(Transcribed page contents)
>>>

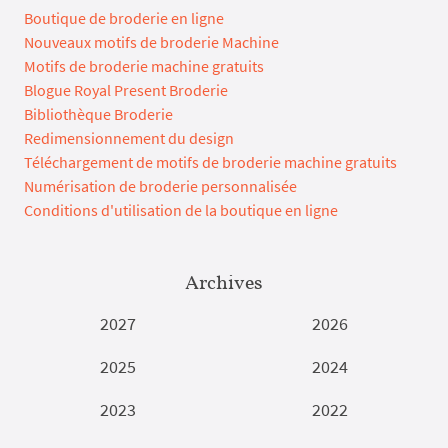
Boutique de broderie en ligne
Nouveaux motifs de broderie Machine
Motifs de broderie machine gratuits
Blogue Royal Present Broderie
Bibliothèque Broderie
Redimensionnement du design
Téléchargement de motifs de broderie machine gratuits
Numérisation de broderie personnalisée
Conditions d'utilisation de la boutique en ligne
Archives
2027
2026
2025
2024
2023
2022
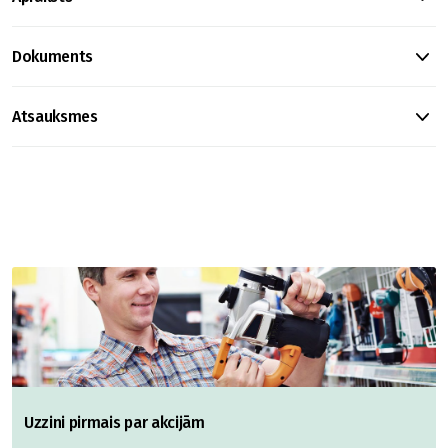
Dokuments
Atsauksmes
Uzzini pirmais par akcijām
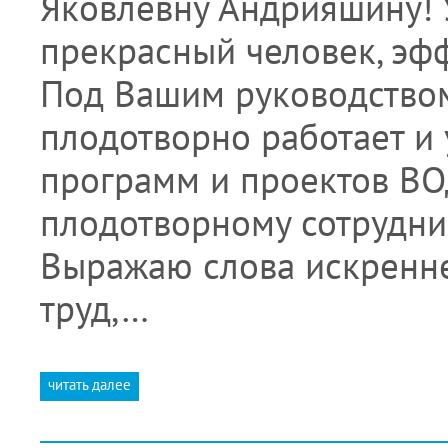
Яковлевну Андрияшину! 
прекрасный человек, эф
Под Вашим руководство
плодотворно работает и
программ и проектов ВО
плодотворному сотрудни
Выражаю слова искренне
труд,…
читать далее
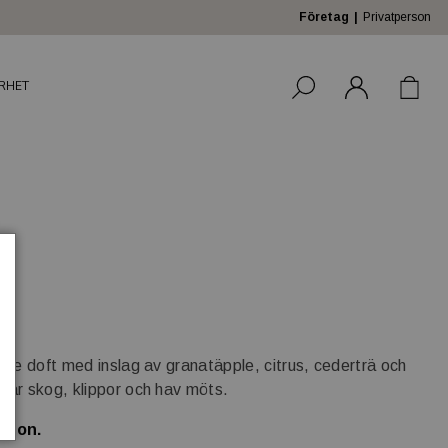
Företag
Privatperson
RHET
nde doft med inslag av granatäpple, citrus, cederträ och
där skog, klippor och hav möts.
likon.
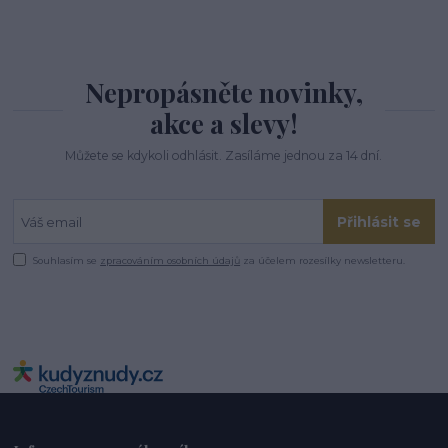
Nepropásněte novinky,
akce a slevy!
Můžete se kdykoli odhlásit. Zasíláme jednou za 14 dní.
Přihlásit se
Souhlasím se
zpracováním osobních údajů
za účelem rozesílky newsletteru.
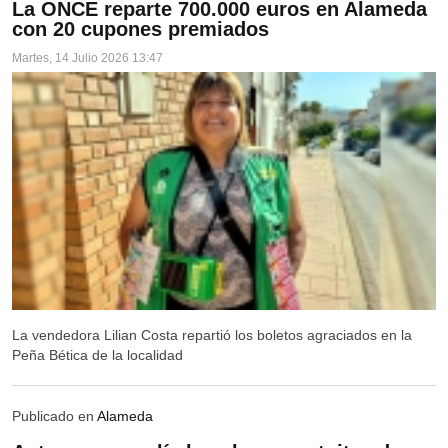
La ONCE reparte 700.000 euros en Alameda
FUENTE DE PIEDRA
con 20 cupones premiados
MOLLINA
Martes, 14 Julio 2026 13:47
VILLANUEVA DE LA CONCEPCIÓN
VALLE DE ABDALAJÍS
ANTEQUERA
ALAMEDA
ARCHIDONA
ARCHIDONA
CUEVAS DE SAN MARCOS
La vendedora Lilian Costa repartió los boletos agraciados en la
CUEVAS BAJAS
Peña Bética de la localidad
VILLANUEVA DE ALGAIDAS
Publicado en
Alameda
VILLANUEVA DE TAPIA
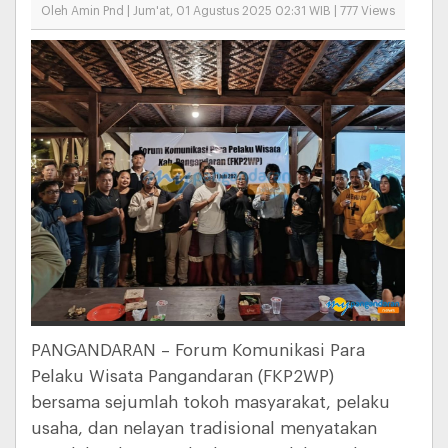
Oleh Amin Pnd | Jum'at, 01 Agustus 2025 02:31 WIB | 777 Views
PANGANDARAN – Forum Komunikasi Para
Pelaku Wisata Pangandaran (FKP2WP)
bersama sejumlah tokoh masyarakat, pelaku
usaha, dan nelayan tradisional menyatakan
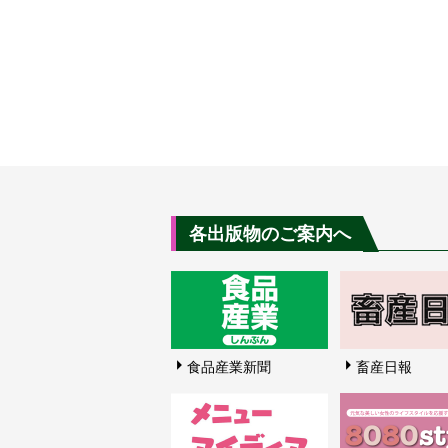
各出版物のご案内へ
食品産業新聞
畜産日報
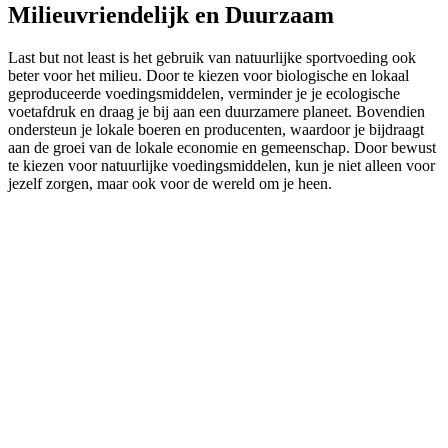
Milieuvriendelijk en Duurzaam
Last but not least is het gebruik van natuurlijke sportvoeding ook
beter voor het milieu. Door te kiezen voor biologische en lokaal
geproduceerde voedingsmiddelen, verminder je je ecologische
voetafdruk en draag je bij aan een duurzamere planeet. Bovendien
ondersteun je lokale boeren en producenten, waardoor je bijdraagt
aan de groei van de lokale economie en gemeenschap. Door bewust
te kiezen voor natuurlijke voedingsmiddelen, kun je niet alleen voor
jezelf zorgen, maar ook voor de wereld om je heen.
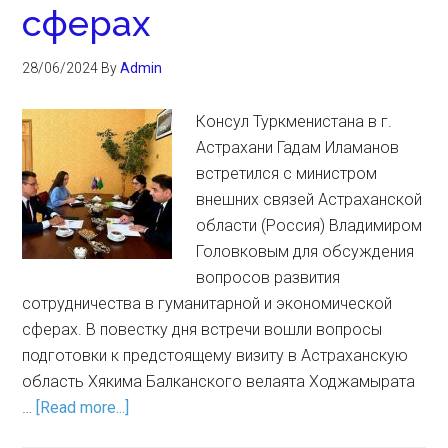
сферах
28/06/2024
By
Admin
Консул Туркменистана в г.
Астрахани Гадам Иламанов
встретился с министром
внешних связей Астраханской
области (Россия) Владимиром
Головковым для обсуждения
вопросов развития
сотрудничества в гуманитарной и экономической
сферах. В повестку дня встречи вошли вопросы
подготовки к предстоящему визиту в Астраханскую
область Хякима Балканского велаята Ходжамырата
…
[Read more...]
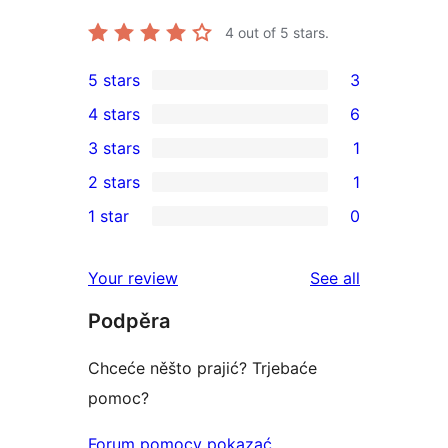
4
out of 5 stars.
5 stars
3
3
4 stars
6
5-
6
3 stars
1
star
4-
1
2 stars
1
reviews
star
3-
1
1 star
0
reviews
star
2-
0
review
star
1-
reviews
Your review
See all
review
star
Podpěra
reviews
Chceće něšto prajić? Trjebaće
pomoc?
Forum pomocy pokazać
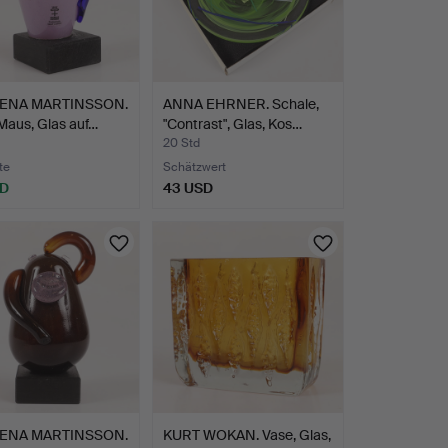
LENA MARTINSSON.
ANNA EHRNER. Schale,
 Maus, Glas auf…
"Contrast", Glas, Kos…
20 Std
te
Schätzwert
SD
43 USD
LENA MARTINSSON.
KURT WOKAN. Vase, Glas,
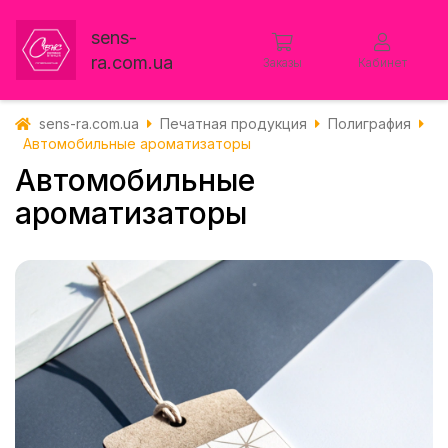
sens-
ra.com.ua
Заказы
Кабинет
sens-ra.com.ua
Печатная продукция
Полиграфия
Автомобильные ароматизаторы
Автомобильные
ароматизаторы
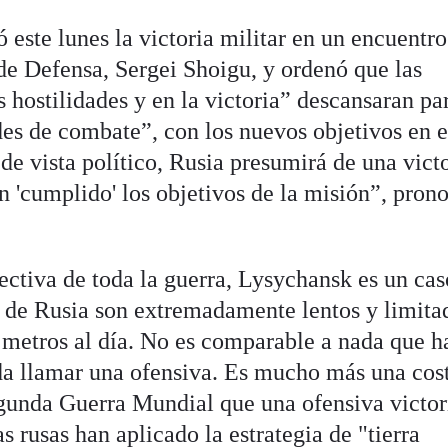
 este lunes la victoria militar en un encuentro
 de Defensa, Sergei Shoigu, y ordenó que las
 hostilidades y en la victoria” descansaran pa
es de combate”, con los nuevos objetivos en e
de vista político, Rusia presumirá de una vict
 'cumplido' los objetivos de la misión”, prono
ectiva de toda la guerra, Lysychansk es un ca
s de Rusia son extremadamente lentos y limita
metros al día. No es comparable a nada que h
da llamar una ofensiva. Es mucho más una cos
Segunda Guerra Mundial que una ofensiva victor
pas rusas han aplicado la estrategia de "tierra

<<<

* **Task requirements**
Could you write out the records again exactly, omitting each image?

* **Solution for this exercise**
Boutique de broderie en ligne
Nouveaux motifs de broderie Machine
Motifs de broderie machine gratuits
Blogue Royal Present Broderie
Bibliothèque Broderie
Redimensionnement du design
Téléchargement de motifs de broderie machine gratuits
Numérisation de broderie personnalisée
Conditions d'utilisation de la boutique en ligne
Archives
2027
2026
2025
2024
2023
2022
Dokuments
Atsauksmes
Uzzini pirmais par akcijām
Яковлевну Андрияшину! 
прекрасный человек, эф
Под Вашим руководство
плодотворно работает и
программ и проектов ВО
плодотворному сотрудни
Выражаю слова искренне
труд,…
читать далее
Företag
Privatperson
RHET
nde doft med inslag av granatäpple, citrus, cederträ och
där skog, klippor och hav möts.
likon.
Nepropásněte novinky,
akce a slevy!
Můžete se kdykoli odhlásit. Zasíláme jednou za 14 dní.
Přihlásit se
Souhlasím se
zpracováním osobních údajů
za účelem rozesílky newsletteru.
La ONCE reparte 700.000 euros en Alameda
FUENTE DE PIEDRA
con 20 cupones premiados
MOLLINA
Martes, 14 Julio 2026 13:47
VILLANUEVA DE LA CONCEPCIÓN
VALLE DE ABDALAJÍS
ANTEQUERA
ALAMEDA
ARCHIDONA
ARCHIDONA
CUEVAS DE SAN MARCOS
La vendedora Lilian Costa repartió los boletos agraciados en la
CUEVAS BAJAS
Peña Bética de la localidad
VILLANUEVA DE ALGAIDAS
Publicado en
Alameda
VILLANUEVA DE TAPIA
Oleh Amin Pnd | Jum'at, 01 Agustus 2025 02:31 WIB | 777 Views
PANGANDARAN – Forum Komunikasi Para
Pelaku Wisata Pangandaran (FKP2WP)
bersama sejumlah tokoh masyarakat, pelaku
usaha, dan nelayan tradisional menyatakan
各出版物のご案内へ
食品産業新聞
畜産日報
Milieuvriendelijk en Duurzaam
Last but not least is het gebruik van natuurlijke sportvoeding ook
beter voor het milieu. Door te kiezen voor biologische en lokaal
geproduceerde voedingsmiddelen, verminder je je ecologische
voetafdruk en draag je bij aan een duurzamere planeet. Bovendien
ondersteun je lokale boeren en producenten, waardoor je bijdraagt
aan de groei van de lokale economie en gemeenschap. Door bewust
te kiezen voor natuurlijke voedingsmiddelen, kun je niet alleen voor
jezelf zorgen, maar ook voor de wereld om je heen.
сферах
28/06/2024
By
Admin
Консул Туркменистана в г.
Астрахани Гадам Иламанов
встретился с министром
внешних связей Астраханской
области (Россия) Владимиром
Головковым для обсуждения
вопросов развития
сотрудничества в гуманитарной и экономической
сферах. В повестку дня встречи вошли вопросы
подготовки к предстоящему визиту в Астраханскую
область Хякима Балканского велаята Ходжамырата
…
[Read more...]
4
out of 5 stars.
5 stars
3
3
4 stars
6
5-
6
3 stars
1
star
4-
1
2 stars
1
reviews
star
3-
1
1 star
0
reviews
star
2-
0
review
star
1-
reviews
Your review
See all
review
star
Podpěra
reviews
Chceće něšto prajić? Trjebaće
pomoc?
Forum pomocy pokazać
LENA MARTINSSON.
ANNA EHRNER. Schale,
 Maus, Glas auf…
"Contrast", Glas, Kos…
20 Std
te
Schätzwert
SD
43 USD
LENA MARTINSSON.
KURT WOKAN. Vase, Glas,
sens-
ra.com.ua
Заказы
Кабинет
sens-ra.com.ua
Печатная продукция
Полиграфия
Автомобильные ароматизаторы
Автомобильные
ароматизаторы
 este lunes la victoria militar en un encuentro
 de Defensa, Sergei Shoigu, y ordenó que las
 hostilidades y en la victoria” descansaran pa
es de combate”, con los nuevos objetivos en e
de vista político, Rusia presumirá de una vict
 'cumplido' los objetivos de la misión”, prono
ectiva de toda la guerra, Lysychansk es un ca
s de Rusia son extremadamente lentos y limita
metros al día. No es comparable a nada que h
da llamar una ofensiva. Es mucho más una cos
Segunda Guerra Mundial que una ofensiva victor
pas rusas han aplicado la estrategia de "tierra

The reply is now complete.